→ Exercise inputs
◆ ◆ ◆ ◆ ◆
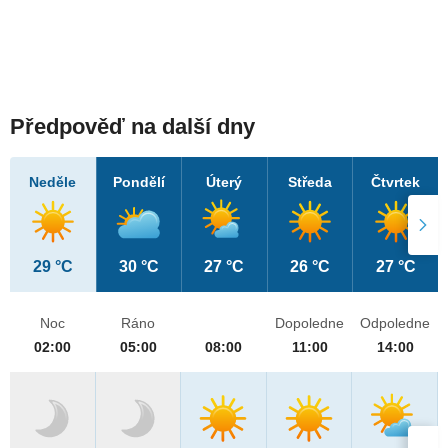
Předpověď na další dny
Neděle
Pondělí
Úterý
Středa
Čtvrtek
29 °C
30 °C
27 °C
26 °C
27 °C
Noc
Ráno
Dopoledne
Odpoledne
02:00
05:00
08:00
11:00
14:00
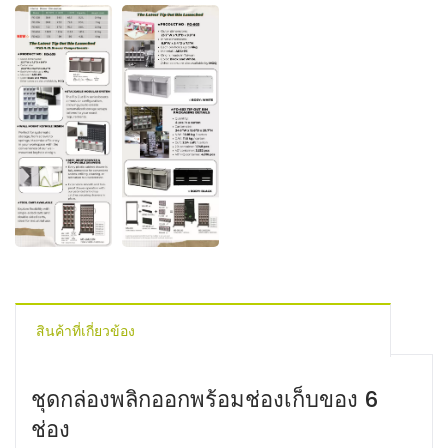
สินค้าที่เกี่ยวข้อง
ชุดกล่องพลิกออกพร้อมช่องเก็บของ 6
ช่อง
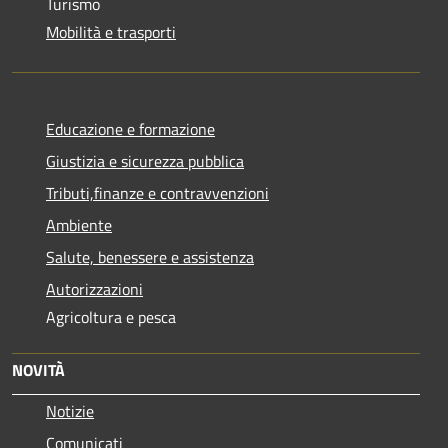
Turismo
Mobilità e trasporti
Educazione e formazione
Giustizia e sicurezza pubblica
Tributi,finanze e contravvenzioni
Ambiente
Salute, benessere e assistenza
Autorizzazioni
Agricoltura e pesca
NOVITÀ
Notizie
Comunicati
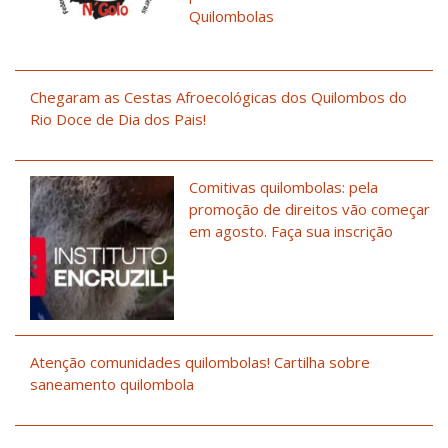
Quilombolas
Chegaram as Cestas Afroecológicas dos Quilombos do
Rio Doce de Dia dos Pais!
Comitivas quilombolas: pela
promoção de direitos vão começar
em agosto. Faça sua inscrição
Atenção comunidades quilombolas! Cartilha sobre
saneamento quilombola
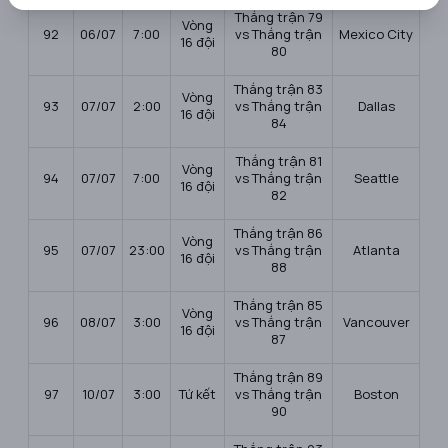
Thắng trận 79
Vòng
92
06/07
7:00
vs Thắng trận
Mexico City
16 đội
80
Thắng trận 83
Vòng
93
07/07
2:00
vs Thắng trận
Dallas
16 đội
84
Thắng trận 81
Vòng
94
07/07
7:00
vs Thắng trận
Seattle
16 đội
82
Thắng trận 86
Vòng
95
07/07
23:00
vs Thắng trận
Atlanta
16 đội
88
Thắng trận 85
Vòng
96
08/07
3:00
vs Thắng trận
Vancouver
16 đội
87
Thắng trận 89
97
10/07
3:00
Tứ kết
vs Thắng trận
Boston
90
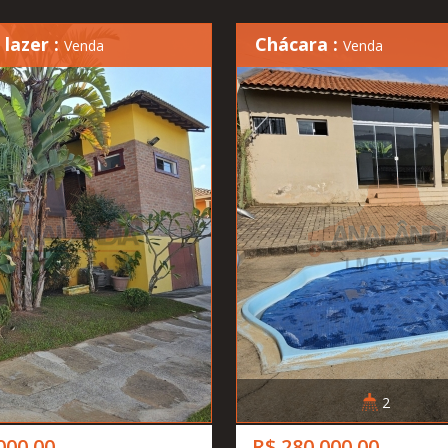
 lazer :
Chácara :
Venda
Venda
2
000,00
R$ 280.000,00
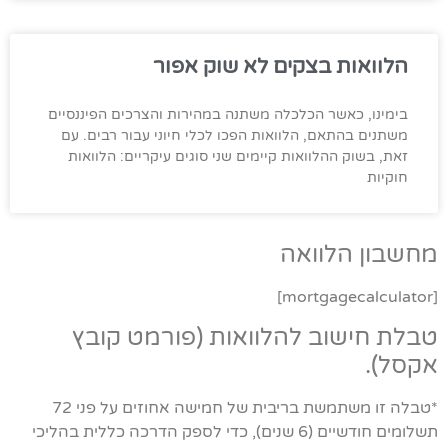
הלוואות בצקים לא שוק אפור
בימינו, כאשר הכלכלה משתנה במהירות והצרכים הפיננסיים
משתנים בהתאם, הלוואות הפכו לכלי חיוני עבור רבים. עם
זאת, בשוק ההלוואות קיימים שני סוגים עיקריים: הלוואות
חוקיות
מחשבון הלוואה
[mortgagecalculator]
טבלת חישוב להלוואות (פורמט קובץ
אקסל).
*טבלה זו משתמשת בריבית של חמישה אחוזים על פני 72
תשלומים חודשיים (6 שנים), כדי לספק הדרכה כללית בהליכי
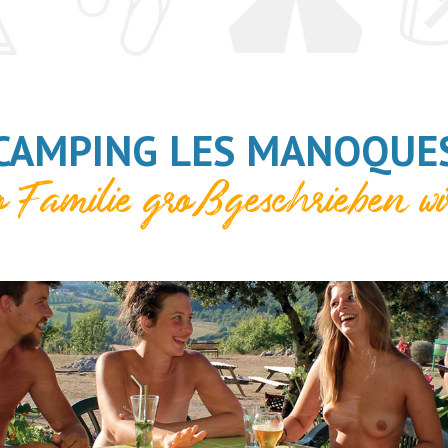
CAMPING LES MANOQUES
 Familie großgeschrieben wi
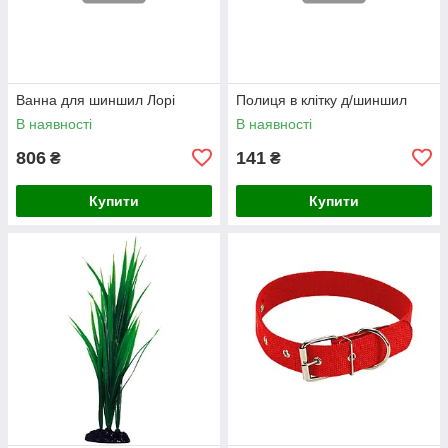
Ванна для шиншил Лорі
Полиця в клітку д/шиншил
В наявності
В наявності
806
141
₴
₴
Купити
Купити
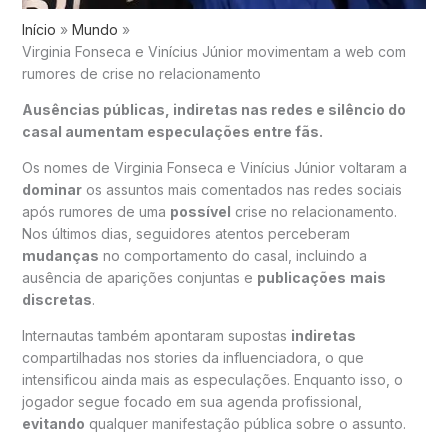
Início
Mundo
Virginia Fonseca e Vinícius Júnior movimentam a web com
rumores de crise no relacionamento
Ausências públicas, indiretas nas redes e silêncio do
casal aumentam especulações entre fãs.
Os nomes de Virginia Fonseca e Vinícius Júnior voltaram a
dominar
os assuntos mais comentados nas redes sociais
após rumores de uma
possível
crise no relacionamento.
Nos últimos dias, seguidores atentos perceberam
mudanças
no comportamento do casal, incluindo a
ausência de aparições conjuntas e
publicações
mais
discretas
.
Internautas também apontaram supostas
indiretas
compartilhadas nos stories da influenciadora, o que
intensificou ainda mais as especulações. Enquanto isso, o
jogador segue focado em sua agenda profissional,
evitando
qualquer manifestação pública sobre o assunto.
◆ ◆ ◆ ◆ ◆
→ Your objective
If a line of the records holds the word "redes", count it; report only the total.

→ Task response
2